WHAT THIS TASK INVOLVES:
A word-for-word copy of the data, with no images, is the required answer.
---------- SOURCE DATA ----------
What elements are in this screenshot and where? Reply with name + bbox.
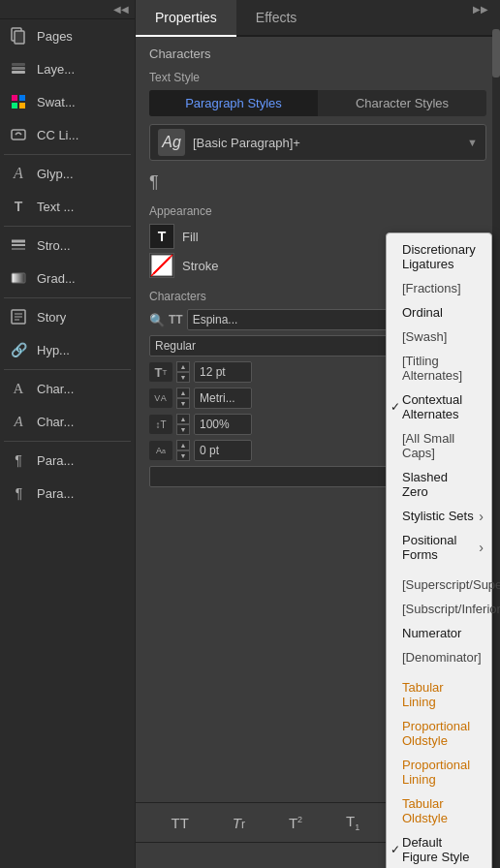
tracking-stepper[interactable]: ▲ ▼: [176, 388, 190, 409]
font-size-input[interactable]: [194, 361, 252, 383]
sidebar-item-label: Text ...: [37, 200, 74, 214]
menu-item-default-figure[interactable]: Default Figure Style: [387, 830, 491, 868]
leading-stepper[interactable]: ▲ ▼: [176, 414, 190, 435]
sidebar-item-para1[interactable]: ¶ Para...: [0, 444, 135, 477]
sidebar-item-text[interactable]: T Text ...: [0, 190, 135, 223]
sidebar-item-label: Stro...: [37, 238, 71, 253]
svg-rect-7: [12, 103, 17, 108]
tab-character-styles[interactable]: Character Styles: [318, 90, 486, 116]
menu-item-allsmallcaps[interactable]: [All Small Caps]: [387, 426, 491, 465]
stroke-swatch-icon: [150, 254, 173, 277]
sidebar-item-gradient[interactable]: Grad...: [0, 262, 135, 294]
baseline-input[interactable]: [194, 440, 252, 461]
tracking-down[interactable]: ▼: [176, 398, 190, 409]
typo-btn-1[interactable]: Tr: [229, 813, 249, 833]
menu-item-tabular-lining[interactable]: Tabular Lining: [387, 675, 491, 714]
sidebar-item-label: Glyp...: [37, 167, 74, 181]
baseline-stepper[interactable]: ▲ ▼: [176, 440, 190, 461]
sidebar-item-swatches[interactable]: Swat...: [0, 85, 135, 118]
leading-up[interactable]: ▲: [176, 414, 190, 424]
menu-item-subscript[interactable]: [Subscript/Inferior]: [387, 597, 491, 621]
svg-rect-9: [12, 130, 25, 140]
menu-item-contextual[interactable]: Contextual Alternates: [387, 388, 491, 426]
leading-down[interactable]: ▼: [176, 424, 190, 435]
tab-paragraph-styles[interactable]: Paragraph Styles: [149, 90, 318, 116]
font-size-up[interactable]: ▲: [176, 361, 190, 372]
leading-input[interactable]: [194, 414, 252, 435]
sidebar-collapse-row: ◀◀: [0, 0, 135, 19]
style-dropdown[interactable]: Ag [Basic Paragraph]+ ▼: [149, 124, 486, 161]
sidebar-item-label: Hyp...: [37, 343, 70, 357]
typo-btn-0[interactable]: TT: [167, 813, 192, 833]
para2-icon: ¶: [8, 482, 29, 504]
menu-item-denominator[interactable]: [Denominator]: [387, 645, 491, 669]
gradient-icon: [8, 267, 29, 289]
tracking-input[interactable]: [194, 388, 252, 409]
sidebar-item-char2[interactable]: A Char...: [0, 405, 135, 438]
sidebar-item-glyphs[interactable]: A Glyp...: [0, 157, 135, 190]
tab-properties[interactable]: Properties: [136, 0, 236, 37]
font-size-down[interactable]: ▼: [176, 372, 190, 383]
svg-rect-13: [12, 273, 25, 283]
menu-item-tabular-oldstyle[interactable]: Tabular Oldstyle: [387, 791, 491, 830]
pages-icon: [8, 25, 29, 46]
text-style-label: Text Style: [149, 71, 486, 84]
menu-item-numerator[interactable]: Numerator: [387, 621, 491, 645]
svg-rect-6: [19, 95, 25, 101]
menu-item-prop-lining[interactable]: Proportional Lining: [387, 753, 491, 791]
collapse-icon[interactable]: ◀◀: [113, 4, 129, 15]
appearance-label: Appearance: [149, 204, 486, 218]
sidebar-item-char1[interactable]: A Char...: [0, 372, 135, 405]
sidebar-item-label: Grad...: [37, 271, 76, 286]
sidebar-item-cclib[interactable]: CC Li...: [0, 118, 135, 151]
sidebar-item-layers[interactable]: Laye...: [0, 52, 135, 85]
menu-item-swash[interactable]: [Swash]: [387, 325, 491, 349]
para-mark-row: ¶: [149, 172, 486, 193]
menu-item-slashed-zero[interactable]: Slashed Zero: [387, 465, 491, 504]
text-icon: T: [8, 196, 29, 217]
leading-icon: ↕T: [149, 415, 172, 434]
menu-item-titling[interactable]: [Titling Alternates]: [387, 349, 491, 388]
sidebar-item-hyp[interactable]: 🔗 Hyp...: [0, 333, 135, 366]
sidebar: ◀◀ Pages Laye... Swat... CC Li... A Glyp…: [0, 0, 136, 868]
style-tabs: Paragraph Styles Character Styles: [149, 90, 486, 116]
stroke-icon: [8, 234, 29, 256]
tab-effects[interactable]: Effects: [236, 0, 317, 35]
para1-icon: ¶: [8, 450, 29, 471]
menu-item-disc-lig[interactable]: Discretionary Ligatures: [387, 237, 491, 276]
sidebar-item-label: Para...: [37, 486, 74, 501]
swatches-icon: [8, 91, 29, 112]
sidebar-item-para2[interactable]: ¶ Para...: [0, 477, 135, 510]
sidebar-item-label: Char...: [37, 415, 74, 429]
fill-swatch-icon: T: [158, 229, 167, 244]
svg-rect-8: [19, 103, 25, 108]
menu-item-stylistic-sets[interactable]: Stylistic Sets: [387, 504, 491, 528]
sidebar-item-story[interactable]: Story: [0, 300, 135, 333]
stroke-swatch[interactable]: [149, 253, 174, 278]
sidebar-item-label: Laye...: [37, 62, 75, 77]
main-panel: ▶▶ Properties Effects Characters Text St…: [136, 0, 500, 868]
baseline-up[interactable]: ▲: [176, 440, 190, 450]
svg-rect-4: [12, 63, 25, 66]
font-size-stepper[interactable]: ▲ ▼: [176, 361, 190, 383]
fill-swatch[interactable]: T: [149, 224, 174, 249]
baseline-down[interactable]: ▼: [176, 450, 190, 461]
menu-item-prop-oldstyle[interactable]: Proportional Oldstyle: [387, 714, 491, 753]
tracking-icon: VA: [149, 388, 172, 408]
typo-btn-3[interactable]: T1: [342, 811, 363, 834]
scrollbar-track[interactable]: [492, 0, 500, 868]
font-tt-icon: TT: [169, 313, 183, 326]
baseline-icon: Aa: [149, 441, 172, 460]
tracking-up[interactable]: ▲: [176, 388, 190, 398]
menu-item-fractions[interactable]: [Fractions]: [387, 276, 491, 300]
typo-btn-2[interactable]: T2: [285, 813, 306, 833]
section-title: Characters: [149, 46, 486, 61]
top-collapse-right[interactable]: ▶▶: [473, 4, 488, 15]
scrollbar-thumb[interactable]: [492, 29, 500, 78]
sidebar-item-pages[interactable]: Pages: [0, 19, 135, 52]
menu-item-ordinal[interactable]: Ordinal: [387, 300, 491, 325]
menu-item-positional-forms[interactable]: Positional Forms: [387, 528, 491, 567]
menu-item-superscript[interactable]: [Superscript/Superior]: [387, 573, 491, 597]
paragraph-mark: ¶: [149, 172, 159, 193]
sidebar-item-stroke[interactable]: Stro...: [0, 229, 135, 262]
----------
OUTPUT FOR THIS EXERCISE:
What elements are in this screenshot and where? Reply with name + bbox.
tracking-stepper[interactable]: ▲ ▼: [176, 388, 190, 409]
font-size-input[interactable]: [194, 361, 252, 383]
sidebar-item-label: Text ...: [37, 200, 74, 214]
menu-item-default-figure[interactable]: Default Figure Style: [387, 830, 491, 868]
leading-stepper[interactable]: ▲ ▼: [176, 414, 190, 435]
sidebar-item-para1[interactable]: ¶ Para...: [0, 444, 135, 477]
sidebar-item-text[interactable]: T Text ...: [0, 190, 135, 223]
sidebar-item-label: Stro...: [37, 238, 71, 253]
svg-rect-7: [12, 103, 17, 108]
tab-character-styles[interactable]: Character Styles: [318, 90, 486, 116]
menu-item-allsmallcaps[interactable]: [All Small Caps]: [387, 426, 491, 465]
stroke-swatch-icon: [150, 254, 173, 277]
sidebar-item-gradient[interactable]: Grad...: [0, 262, 135, 294]
baseline-input[interactable]: [194, 440, 252, 461]
tracking-down[interactable]: ▼: [176, 398, 190, 409]
typo-btn-1[interactable]: Tr: [229, 813, 249, 833]
menu-item-tabular-lining[interactable]: Tabular Lining: [387, 675, 491, 714]
sidebar-item-label: Glyp...: [37, 167, 74, 181]
baseline-stepper[interactable]: ▲ ▼: [176, 440, 190, 461]
sidebar-item-swatches[interactable]: Swat...: [0, 85, 135, 118]
leading-up[interactable]: ▲: [176, 414, 190, 424]
menu-item-subscript[interactable]: [Subscript/Inferior]: [387, 597, 491, 621]
svg-rect-9: [12, 130, 25, 140]
menu-item-contextual[interactable]: Contextual Alternates: [387, 388, 491, 426]
leading-down[interactable]: ▼: [176, 424, 190, 435]
tab-paragraph-styles[interactable]: Paragraph Styles: [149, 90, 318, 116]
font-size-up[interactable]: ▲: [176, 361, 190, 372]
leading-input[interactable]: [194, 414, 252, 435]
sidebar-collapse-row: ◀◀: [0, 0, 135, 19]
style-dropdown[interactable]: Ag [Basic Paragraph]+ ▼: [149, 124, 486, 161]
sidebar-item-label: Hyp...: [37, 343, 70, 357]
typo-btn-0[interactable]: TT: [167, 813, 192, 833]
para2-icon: ¶: [8, 482, 29, 504]
menu-item-denominator[interactable]: [Denominator]: [387, 645, 491, 669]
gradient-icon: [8, 267, 29, 289]
tracking-input[interactable]: [194, 388, 252, 409]
sidebar-item-char2[interactable]: A Char...: [0, 405, 135, 438]
sidebar-item-glyphs[interactable]: A Glyp...: [0, 157, 135, 190]
tab-properties[interactable]: Properties: [136, 0, 236, 37]
font-size-down[interactable]: ▼: [176, 372, 190, 383]
svg-rect-13: [12, 273, 25, 283]
menu-item-tabular-oldstyle[interactable]: Tabular Oldstyle: [387, 791, 491, 830]
pages-icon: [8, 25, 29, 46]
text-style-label: Text Style: [149, 71, 486, 84]
menu-item-numerator[interactable]: Numerator: [387, 621, 491, 645]
svg-rect-6: [19, 95, 25, 101]
menu-item-prop-lining[interactable]: Proportional Lining: [387, 753, 491, 791]
collapse-icon[interactable]: ◀◀: [113, 4, 129, 15]
appearance-label: Appearance: [149, 204, 486, 218]
sidebar-item-char1[interactable]: A Char...: [0, 372, 135, 405]
sidebar-item-label: Grad...: [37, 271, 76, 286]
sidebar-item-cclib[interactable]: CC Li...: [0, 118, 135, 151]
sidebar-item-layers[interactable]: Laye...: [0, 52, 135, 85]
menu-item-swash[interactable]: [Swash]: [387, 325, 491, 349]
para-mark-row: ¶: [149, 172, 486, 193]
menu-item-slashed-zero[interactable]: Slashed Zero: [387, 465, 491, 504]
text-icon: T: [8, 196, 29, 217]
leading-icon: ↕T: [149, 415, 172, 434]
menu-item-titling[interactable]: [Titling Alternates]: [387, 349, 491, 388]
sidebar-item-hyp[interactable]: 🔗 Hyp...: [0, 333, 135, 366]
sidebar: ◀◀ Pages Laye... Swat... CC Li... A Glyp…: [0, 0, 136, 868]
style-tabs: Paragraph Styles Character Styles: [149, 90, 486, 116]
stroke-icon: [8, 234, 29, 256]
tab-effects[interactable]: Effects: [236, 0, 317, 35]
para1-icon: ¶: [8, 450, 29, 471]
menu-item-disc-lig[interactable]: Discretionary Ligatures: [387, 237, 491, 276]
sidebar-item-label: Para...: [37, 486, 74, 501]
swatches-icon: [8, 91, 29, 112]
sidebar-item-para2[interactable]: ¶ Para...: [0, 477, 135, 510]
sidebar-item-label: Char...: [37, 415, 74, 429]
fill-swatch-icon: T: [158, 229, 167, 244]
svg-rect-8: [19, 103, 25, 108]
menu-item-stylistic-sets[interactable]: Stylistic Sets: [387, 504, 491, 528]
sidebar-item-story[interactable]: Story: [0, 300, 135, 333]
stroke-swatch[interactable]: [149, 253, 174, 278]
sidebar-item-label: Laye...: [37, 62, 75, 77]
main-panel: ▶▶ Properties Effects Characters Text St…: [136, 0, 500, 868]
baseline-up[interactable]: ▲: [176, 440, 190, 450]
svg-rect-4: [12, 63, 25, 66]
font-size-stepper[interactable]: ▲ ▼: [176, 361, 190, 383]
fill-swatch[interactable]: T: [149, 224, 174, 249]
baseline-down[interactable]: ▼: [176, 450, 190, 461]
menu-item-prop-oldstyle[interactable]: Proportional Oldstyle: [387, 714, 491, 753]
tracking-icon: VA: [149, 388, 172, 408]
typo-btn-3[interactable]: T1: [342, 811, 363, 834]
scrollbar-track[interactable]: [492, 0, 500, 868]
font-tt-icon: TT: [169, 313, 183, 326]
baseline-icon: Aa: [149, 441, 172, 460]
tracking-up[interactable]: ▲: [176, 388, 190, 398]
menu-item-fractions[interactable]: [Fractions]: [387, 276, 491, 300]
typo-btn-2[interactable]: T2: [285, 813, 306, 833]
section-title: Characters: [149, 46, 486, 61]
top-collapse-right[interactable]: ▶▶: [473, 4, 488, 15]
scrollbar-thumb[interactable]: [492, 29, 500, 78]
sidebar-item-pages[interactable]: Pages: [0, 19, 135, 52]
menu-item-ordinal[interactable]: Ordinal: [387, 300, 491, 325]
menu-item-positional-forms[interactable]: Positional Forms: [387, 528, 491, 567]
menu-item-superscript[interactable]: [Superscript/Superior]: [387, 573, 491, 597]
paragraph-mark: ¶: [149, 172, 159, 193]
sidebar-item-stroke[interactable]: Stro...: [0, 229, 135, 262]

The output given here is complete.